Brief → Repeat the entries. Each one must match exactly.

*** Block opens ***

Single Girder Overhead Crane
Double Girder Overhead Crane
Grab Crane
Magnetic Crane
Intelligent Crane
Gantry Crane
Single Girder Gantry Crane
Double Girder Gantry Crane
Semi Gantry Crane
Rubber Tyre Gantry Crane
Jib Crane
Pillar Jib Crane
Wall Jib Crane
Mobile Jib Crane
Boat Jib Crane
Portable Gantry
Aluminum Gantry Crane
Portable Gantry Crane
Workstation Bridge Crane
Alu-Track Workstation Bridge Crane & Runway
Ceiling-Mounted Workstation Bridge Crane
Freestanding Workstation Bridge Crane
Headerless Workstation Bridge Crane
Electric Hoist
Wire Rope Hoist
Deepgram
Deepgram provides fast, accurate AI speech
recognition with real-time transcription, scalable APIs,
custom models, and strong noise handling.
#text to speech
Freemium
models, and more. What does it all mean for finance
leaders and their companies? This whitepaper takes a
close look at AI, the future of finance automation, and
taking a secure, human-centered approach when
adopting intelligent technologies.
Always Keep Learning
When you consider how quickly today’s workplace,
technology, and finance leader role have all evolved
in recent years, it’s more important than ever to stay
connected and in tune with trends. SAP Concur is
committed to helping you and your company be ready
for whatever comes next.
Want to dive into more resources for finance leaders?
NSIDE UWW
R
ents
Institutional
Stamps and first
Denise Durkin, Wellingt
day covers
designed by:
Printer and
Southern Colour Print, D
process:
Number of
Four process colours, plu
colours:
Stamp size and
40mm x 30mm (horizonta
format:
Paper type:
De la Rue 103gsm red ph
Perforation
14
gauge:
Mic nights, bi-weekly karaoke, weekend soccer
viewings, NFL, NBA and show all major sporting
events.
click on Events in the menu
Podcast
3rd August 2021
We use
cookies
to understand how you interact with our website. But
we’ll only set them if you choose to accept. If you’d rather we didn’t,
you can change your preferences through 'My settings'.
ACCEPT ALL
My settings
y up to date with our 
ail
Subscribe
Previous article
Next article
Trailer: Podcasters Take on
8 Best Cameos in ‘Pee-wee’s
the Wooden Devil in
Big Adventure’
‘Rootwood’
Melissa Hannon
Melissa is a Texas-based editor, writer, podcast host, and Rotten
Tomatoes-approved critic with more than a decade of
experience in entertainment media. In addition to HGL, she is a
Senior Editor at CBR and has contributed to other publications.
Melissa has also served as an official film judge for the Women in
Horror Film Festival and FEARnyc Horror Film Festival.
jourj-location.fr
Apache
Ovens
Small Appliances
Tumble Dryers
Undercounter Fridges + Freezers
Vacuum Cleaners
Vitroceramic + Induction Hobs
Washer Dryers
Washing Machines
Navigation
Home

*** Block closes ***

Answer section →
Single Girder Overhead Crane
Double Girder Overhead Crane
Grab Crane
Magnetic Crane
Intelligent Crane
Gantry Crane
Single Girder Gantry Crane
Double Girder Gantry Crane
Semi Gantry Crane
Rubber Tyre Gantry Crane
Jib Crane
Pillar Jib Crane
Wall Jib Crane
Mobile Jib Crane
Boat Jib Crane
Portable Gantry
Aluminum Gantry Crane
Portable Gantry Crane
Workstation Bridge Crane
Alu-Track Workstation Bridge Crane & Runway
Ceiling-Mounted Workstation Bridge Crane
Freestanding Workstation Bridge Crane
Headerless Workstation Bridge Crane
Electric Hoist
Wire Rope Hoist
Deepgram
Deepgram provides fast, accurate AI speech
recognition with real-time transcription, scalable APIs,
custom models, and strong noise handling.
#text to speech
Freemium
models, and more. What does it all mean for finance
leaders and their companies? This whitepaper takes a
close look at AI, the future of finance automation, and
taking a secure, human-centered approach when
adopting intelligent technologies.
Always Keep Learning
When you consider how quickly today’s workplace,
technology, and finance leader role have all evolved
in recent years, it’s more important than ever to stay
connected and in tune with trends. SAP Concur is
committed to helping you and your company be ready
for whatever comes next.
Want to dive into more resources for finance leaders?
NSIDE UWW
R
ents
Institutional
Stamps and first
Denise Durkin, Wellingt
day covers
designed by:
Printer and
Southern Colour Print, D
process:
Number of
Four process colours, plu
colours:
Stamp size and
40mm x 30mm (horizonta
format:
Paper type:
De la Rue 103gsm red ph
Perforation
14
gauge:
Mic nights, bi-weekly karaoke, weekend soccer
viewings, NFL, NBA and show all major sporting
events.
click on Events in the menu
Podcast
3rd August 2021
We use
cookies
to understand how you interact with our website. But
we’ll only set them if you choose to accept. If you’d rather we didn’t,
you can change your preferences through 'My settings'.
ACCEPT ALL
My settings
y up to date with our 
ail
Subscribe
Previous article
Next article
Trailer: Podcasters Take on
8 Best Cameos in ‘Pee-wee’s
the Wooden Devil in
Big Adventure’
‘Rootwood’
Melissa Hannon
Melissa is a Texas-based editor, writer, podcast host, and Rotten
Tomatoes-approved critic with more than a decade of
experience in entertainment media. In addition to HGL, she is a
Senior Editor at CBR and has contributed to other publications.
Melissa has also served as an official film judge for the Women in
Horror Film Festival and FEARnyc Horror Film Festival.
jourj-location.fr
Apache
Ovens
Small Appliances
Tumble Dryers
Undercounter Fridges + Freezers
Vacuum Cleaners
Vitroceramic + Induction Hobs
Washer Dryers
Washing Machines
Navigation
Home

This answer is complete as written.